ABD'de tanınmış sağcı aktivist, "Turning Point USA" örgütünün lideri Charlie Kirk'ün cinayeti uluslararası medyada geniş yankı uyandırdı.
Başkan Donald Trump onun ölümünü doğruladı ve Kirk'ün “hakikat ve özgürlük uğruna şehit” olduğunu belirtti. Trump, şunu bildirdi ki, bu cinayette parmağı olan herkes, hatta katile finansal destek sağlayan örgütler de sorumluluğa çekilecek. ABD'de tüm devlet bayrakları hafta sonuna kadar yarıya indirildi.
Modern.az bildiriyor ki, 10 Eylül'de Utah eyaletindeki üniversitede bir münazara sırasında kimliği belirsiz bir kişi Kirk'e ateş açtı, kurşun onun boğaz bölgesine isabet etti. Olay anı cep telefonu kameralarıyla kaydedildi. Polis başlangıçta gözaltına alınan yaşlı bir kişiyi şüpheli olarak gösterse de, daha sonra onun ateş eden kişi olmadığını açıkladı.
31 yaşındaki Charlie Kirk evliydi ve iki küçük çocuğu vardı. Trump onu “Amerika gençliğinin sesini duyan lider” olarak adlandırdı ve saldırıyı sadece Kirk'e karşı değil, bir bütün olarak ABD'ye karşı gerçekleştirilmiş bir terör eylemi olarak değerlendirdi.
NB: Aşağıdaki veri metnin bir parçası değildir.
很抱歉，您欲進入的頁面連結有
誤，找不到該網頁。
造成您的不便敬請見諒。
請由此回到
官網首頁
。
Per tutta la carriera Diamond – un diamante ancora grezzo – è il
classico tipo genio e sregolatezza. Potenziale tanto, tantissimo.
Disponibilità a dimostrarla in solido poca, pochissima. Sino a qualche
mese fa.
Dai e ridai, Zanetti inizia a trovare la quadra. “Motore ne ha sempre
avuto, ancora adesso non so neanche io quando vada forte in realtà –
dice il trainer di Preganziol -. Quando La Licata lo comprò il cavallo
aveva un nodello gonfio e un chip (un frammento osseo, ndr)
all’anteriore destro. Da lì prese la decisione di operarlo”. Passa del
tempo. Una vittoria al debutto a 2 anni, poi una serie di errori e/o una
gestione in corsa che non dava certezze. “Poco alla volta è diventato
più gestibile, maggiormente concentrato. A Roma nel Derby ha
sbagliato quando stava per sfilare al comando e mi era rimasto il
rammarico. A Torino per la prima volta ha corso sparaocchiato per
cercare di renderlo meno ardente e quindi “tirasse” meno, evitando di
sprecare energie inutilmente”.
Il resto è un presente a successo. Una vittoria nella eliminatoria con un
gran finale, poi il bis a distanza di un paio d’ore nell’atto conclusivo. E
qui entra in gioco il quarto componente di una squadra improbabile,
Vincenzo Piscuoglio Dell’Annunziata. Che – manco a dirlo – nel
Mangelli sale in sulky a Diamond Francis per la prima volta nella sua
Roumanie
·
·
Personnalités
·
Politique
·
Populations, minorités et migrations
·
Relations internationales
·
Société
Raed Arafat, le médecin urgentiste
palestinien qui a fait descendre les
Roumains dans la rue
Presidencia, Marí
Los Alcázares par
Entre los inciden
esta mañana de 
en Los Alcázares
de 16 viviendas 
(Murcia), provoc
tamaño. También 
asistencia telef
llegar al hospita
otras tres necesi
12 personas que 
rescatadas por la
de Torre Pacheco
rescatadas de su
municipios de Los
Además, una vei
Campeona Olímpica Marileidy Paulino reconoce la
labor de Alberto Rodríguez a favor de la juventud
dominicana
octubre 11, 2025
"Reuters" yazıyor ki, Kirk'ün ölümü, ABD'deki derin siyasi çatışmaları bir kez daha gün yüzüne çıkardı. Temsilciler Meclisi'nde onun anısına planlanan bir dakikalık saygı duruşu siyasi suçlamalarla eşlik eden bir tartışmaya dönüştü. Bir dizi kongre üyesi, diğer cinayetlerin neden bu kadar dikkat çekmediğini sordu ve olayın “siyasete alet edildiğini” belirttiler.
"The Washington Post" ise bu saldırıyı ABD'de son aylarda artan şiddet olaylarının devamı olarak sunuyor, Colorado'da İsrail yanlısı yürüyüşe saldırı, İsrail büyükelçiliği çalışanlarının cinayeti ve Trump'a yönelik suikast girişimleriyle karşılaştırma yapıyor.
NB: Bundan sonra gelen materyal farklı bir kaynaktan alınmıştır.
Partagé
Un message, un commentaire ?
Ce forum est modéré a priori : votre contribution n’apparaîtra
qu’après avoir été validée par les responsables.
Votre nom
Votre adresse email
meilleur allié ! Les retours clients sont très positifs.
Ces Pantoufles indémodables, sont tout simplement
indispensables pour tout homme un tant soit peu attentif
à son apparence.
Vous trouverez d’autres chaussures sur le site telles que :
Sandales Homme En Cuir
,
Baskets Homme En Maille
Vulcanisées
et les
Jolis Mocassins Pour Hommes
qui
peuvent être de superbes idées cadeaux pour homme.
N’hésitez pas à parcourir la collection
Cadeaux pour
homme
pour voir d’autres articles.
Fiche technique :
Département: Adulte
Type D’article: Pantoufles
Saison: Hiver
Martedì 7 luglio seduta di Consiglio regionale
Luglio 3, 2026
"The Wall Street Journal" Kirk'e yönelik saldırının siyasi motivli olabileceğini vurguladı, bu tür olayların devam edeceğinden endişe duyduğunu ifade etti. CNN ise ABD toplumunda zaten mevcut olan gerilimin derinleşeceğini, çatışmaların daha da keskinleşebileceğini belirtiyor.